Sakhuapani is inhabited primarily by the Asur—an Adivasi community believed to be India’s first metallurgists. The Asur, predominantly concentrated in Jharkhand, is said to have descended from the mythological Asuras—the supposed pioneers of metal craft in the Vedic era. There are around 75 families living in Sakhuapani today. The Asuras’ primary method of metal extraction—procuring charcoal from sal trees and using it to smelt iron ore—supposedly yielded rust-free iron. Stories about this method are entrenched in Asur folklore and rituals. In one custom, songs about a furnace are sung to expecting mothers. Sal trees were always central to Asur life; the literal meaning of Sakhuapani is “sal water.”

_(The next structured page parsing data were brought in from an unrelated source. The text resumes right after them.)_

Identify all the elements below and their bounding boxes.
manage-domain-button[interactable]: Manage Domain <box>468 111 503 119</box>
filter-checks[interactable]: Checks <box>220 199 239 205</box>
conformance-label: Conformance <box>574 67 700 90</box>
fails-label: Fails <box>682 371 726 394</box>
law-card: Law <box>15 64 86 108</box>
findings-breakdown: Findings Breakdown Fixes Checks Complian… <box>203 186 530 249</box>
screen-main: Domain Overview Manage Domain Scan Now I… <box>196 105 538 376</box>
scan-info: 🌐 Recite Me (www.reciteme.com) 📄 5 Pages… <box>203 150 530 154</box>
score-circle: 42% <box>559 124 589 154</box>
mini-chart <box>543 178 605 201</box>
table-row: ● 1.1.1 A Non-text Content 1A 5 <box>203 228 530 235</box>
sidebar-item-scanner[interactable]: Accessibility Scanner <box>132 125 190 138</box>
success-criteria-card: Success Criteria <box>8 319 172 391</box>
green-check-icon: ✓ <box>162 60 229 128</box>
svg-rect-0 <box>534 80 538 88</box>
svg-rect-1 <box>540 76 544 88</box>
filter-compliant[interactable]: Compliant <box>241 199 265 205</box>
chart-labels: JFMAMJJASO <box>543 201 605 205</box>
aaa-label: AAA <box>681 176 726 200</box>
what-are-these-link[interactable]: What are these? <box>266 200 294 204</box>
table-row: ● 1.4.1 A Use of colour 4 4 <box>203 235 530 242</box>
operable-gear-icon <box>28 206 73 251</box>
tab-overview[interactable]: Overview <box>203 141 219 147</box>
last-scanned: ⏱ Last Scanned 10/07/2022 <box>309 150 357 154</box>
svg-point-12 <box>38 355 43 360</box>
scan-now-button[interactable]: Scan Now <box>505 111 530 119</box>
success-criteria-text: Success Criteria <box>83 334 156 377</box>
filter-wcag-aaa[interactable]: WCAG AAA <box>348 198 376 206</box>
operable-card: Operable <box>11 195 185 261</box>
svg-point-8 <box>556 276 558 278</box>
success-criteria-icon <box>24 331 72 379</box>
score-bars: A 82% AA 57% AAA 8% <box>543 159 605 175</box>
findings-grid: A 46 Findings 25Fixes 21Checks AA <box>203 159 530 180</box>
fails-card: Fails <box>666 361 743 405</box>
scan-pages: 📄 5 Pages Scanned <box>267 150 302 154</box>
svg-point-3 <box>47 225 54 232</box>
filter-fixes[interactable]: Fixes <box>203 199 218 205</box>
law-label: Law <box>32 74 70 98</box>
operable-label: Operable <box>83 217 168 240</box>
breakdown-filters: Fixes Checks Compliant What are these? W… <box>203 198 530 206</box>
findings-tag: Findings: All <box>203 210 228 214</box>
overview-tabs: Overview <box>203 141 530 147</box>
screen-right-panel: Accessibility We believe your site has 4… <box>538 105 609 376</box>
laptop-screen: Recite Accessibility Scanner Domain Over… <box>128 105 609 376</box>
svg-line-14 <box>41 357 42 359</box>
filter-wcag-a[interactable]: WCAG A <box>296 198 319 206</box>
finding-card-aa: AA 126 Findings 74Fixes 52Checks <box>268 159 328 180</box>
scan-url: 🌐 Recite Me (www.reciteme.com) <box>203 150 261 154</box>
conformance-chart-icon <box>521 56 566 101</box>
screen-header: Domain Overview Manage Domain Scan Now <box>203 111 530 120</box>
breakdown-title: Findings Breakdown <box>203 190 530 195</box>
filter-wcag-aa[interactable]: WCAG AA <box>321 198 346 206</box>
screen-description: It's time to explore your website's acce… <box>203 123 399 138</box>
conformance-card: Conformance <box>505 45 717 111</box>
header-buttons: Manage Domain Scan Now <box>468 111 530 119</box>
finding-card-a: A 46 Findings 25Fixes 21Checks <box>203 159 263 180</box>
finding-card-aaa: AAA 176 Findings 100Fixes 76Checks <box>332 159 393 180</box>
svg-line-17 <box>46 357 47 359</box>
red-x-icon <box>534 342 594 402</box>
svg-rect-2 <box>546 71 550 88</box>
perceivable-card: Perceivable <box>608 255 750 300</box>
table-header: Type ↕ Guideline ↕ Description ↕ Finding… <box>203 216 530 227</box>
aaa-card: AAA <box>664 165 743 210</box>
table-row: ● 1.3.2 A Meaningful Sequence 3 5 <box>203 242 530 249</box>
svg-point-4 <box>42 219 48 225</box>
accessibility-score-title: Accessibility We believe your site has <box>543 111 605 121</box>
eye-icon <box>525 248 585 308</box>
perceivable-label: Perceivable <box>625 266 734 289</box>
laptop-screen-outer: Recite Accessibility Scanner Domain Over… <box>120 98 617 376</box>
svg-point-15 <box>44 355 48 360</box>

The Asurs’ traditional smelting profession has declined over the years, denying them what was once their chief source of livelihood. In 1907, Tata Steel, currently the second-largest steel company in India, built a steel plant in Sakchi, now known as Jamshedpur, a village about 300 kilometres from Sakhuapani. Although the plant was a good distance away, AK Pankaj—a writer researching indigenous human-rights, whom I met in Ranchi—explained that the Tatas’ industrial smelting practice effectively made the Asurs’ traditional process redundant. He added that the Forest Conservation Act of 1980, which placed an embargo on the indiscriminate felling of trees, severely threatened the Asurs’ smelting method. The Asur also believe that their method of smelting was reproduced, without credit, by the Tatas.

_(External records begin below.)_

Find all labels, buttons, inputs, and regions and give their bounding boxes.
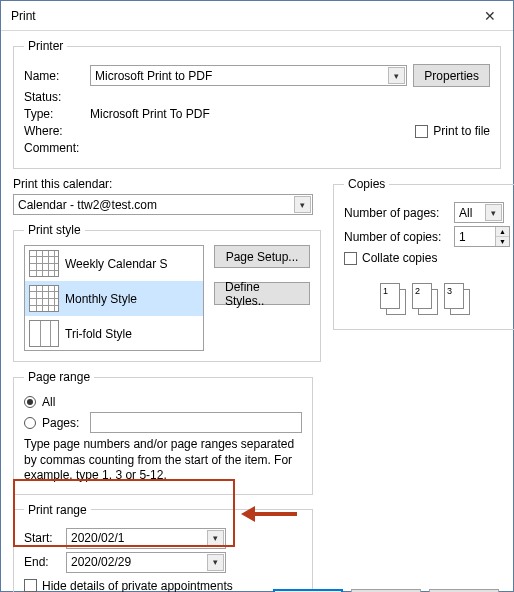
num-pages-label: Number of pages: (344, 206, 448, 220)
page-range-all-label: All (42, 395, 55, 409)
end-label: End: (24, 555, 60, 569)
window-title: Print (11, 9, 36, 23)
page-range-group: Page range All Pages: Type page numbers … (13, 370, 313, 495)
spinner-up-icon[interactable]: ▲ (496, 227, 509, 237)
chevron-down-icon: ▾ (485, 204, 502, 221)
page-range-pages-radio[interactable] (24, 417, 36, 429)
name-label: Name: (24, 69, 84, 83)
where-label: Where: (24, 124, 84, 138)
start-date-value: 2020/02/1 (71, 531, 124, 545)
titlebar: Print ✕ (1, 1, 513, 31)
printer-legend: Printer (24, 39, 67, 53)
num-copies-value: 1 (455, 227, 495, 246)
print-style-legend: Print style (24, 223, 85, 237)
hide-private-label: Hide details of private appointments (42, 579, 233, 592)
print-style-group: Print style Weekly Calendar S (13, 223, 321, 362)
page-range-pages-label: Pages: (42, 416, 84, 430)
print-to-file-checkbox[interactable]: Print to file (415, 124, 490, 138)
page-range-help: Type page numbers and/or page ranges sep… (24, 437, 302, 484)
close-button[interactable]: ✕ (475, 4, 505, 28)
copies-group: Copies Number of pages: All ▾ Number of … (333, 177, 514, 330)
spinner-down-icon[interactable]: ▼ (496, 237, 509, 246)
page-range-all-radio[interactable] (24, 396, 36, 408)
checkbox-icon (344, 252, 357, 265)
close-icon: ✕ (484, 8, 496, 24)
checkbox-icon (415, 125, 428, 138)
style-item-monthly[interactable]: Monthly Style (25, 281, 203, 316)
style-item-label: Weekly Calendar S (65, 257, 168, 271)
style-item-weekly[interactable]: Weekly Calendar S (25, 246, 203, 281)
end-date-input[interactable]: 2020/02/29 ▾ (66, 552, 226, 573)
style-item-label: Tri-fold Style (65, 327, 132, 341)
chevron-down-icon: ▾ (207, 530, 224, 547)
arrow-left-icon (241, 506, 255, 522)
print-to-file-label: Print to file (433, 124, 490, 138)
calendar-icon (29, 285, 59, 312)
page-icon: 3 (444, 283, 464, 309)
page-icon: 1 (380, 283, 400, 309)
annotation-arrow (241, 506, 297, 522)
type-label: Type: (24, 107, 84, 121)
print-dialog: Print ✕ Printer Name: Microsoft Print to… (0, 0, 514, 592)
chevron-down-icon: ▾ (294, 196, 311, 213)
collate-label: Collate copies (362, 251, 437, 265)
style-item-label: Monthly Style (65, 292, 137, 306)
chevron-down-icon: ▾ (388, 67, 405, 84)
calendar-value: Calendar - ttw2@test.com (18, 198, 157, 212)
print-range-legend: Print range (24, 503, 91, 517)
collate-checkbox[interactable]: Collate copies (344, 251, 510, 265)
start-label: Start: (24, 531, 60, 545)
page-icon: 2 (412, 283, 432, 309)
num-copies-label: Number of copies: (344, 230, 448, 244)
properties-button[interactable]: Properties (413, 64, 490, 87)
printer-name-value: Microsoft Print to PDF (95, 69, 212, 83)
status-label: Status: (24, 90, 84, 104)
print-this-calendar-label: Print this calendar: (13, 177, 321, 191)
comment-label: Comment: (24, 141, 84, 155)
checkbox-icon (24, 579, 37, 592)
pages-input[interactable] (90, 412, 302, 433)
num-pages-select[interactable]: All ▾ (454, 202, 504, 223)
trifold-icon (29, 320, 59, 347)
chevron-down-icon: ▾ (207, 554, 224, 571)
page-setup-button[interactable]: Page Setup... (214, 245, 310, 268)
end-date-value: 2020/02/29 (71, 555, 131, 569)
num-pages-value: All (459, 206, 472, 220)
collate-illustration: 1 1 2 2 3 3 (344, 283, 510, 319)
style-item-trifold[interactable]: Tri-fold Style (25, 316, 203, 351)
define-styles-button[interactable]: Define Styles.. (214, 282, 310, 305)
type-value: Microsoft Print To PDF (90, 107, 210, 121)
calendar-icon (29, 250, 59, 277)
printer-group: Printer Name: Microsoft Print to PDF ▾ P… (13, 39, 501, 169)
style-listbox[interactable]: Weekly Calendar S Monthly Style (24, 245, 204, 351)
copies-legend: Copies (344, 177, 389, 191)
printer-name-select[interactable]: Microsoft Print to PDF ▾ (90, 65, 407, 86)
start-date-input[interactable]: 2020/02/1 ▾ (66, 528, 226, 549)
num-copies-spinner[interactable]: 1 ▲ ▼ (454, 226, 510, 247)
hide-private-checkbox[interactable]: Hide details of private appointments (24, 579, 302, 592)
calendar-select[interactable]: Calendar - ttw2@test.com ▾ (13, 194, 313, 215)
page-range-legend: Page range (24, 370, 94, 384)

Sushma Asur, a poet, activist and the creator of the Asur Adivasi Wisdom Documentation Initiative—a Facebook page that petitions for increased public acceptance of Asur traditions—met me in Sakhuapani. Sitting on the floor of her austere mud hut, in a pink sari, Sushma told me about the Tatas’ alleged theft of the ancient Asur smelting method. “Every child of every household knows about it,” Sushma said. “My father, Khambilal, told me about it. His ancestors Sameer Asur and Dobwa Asur passed on the story over generations. They claimed that men with big cameras, who were Tata employees, would spy on our methods of identifying the right ore, lighting furnaces and smelting.”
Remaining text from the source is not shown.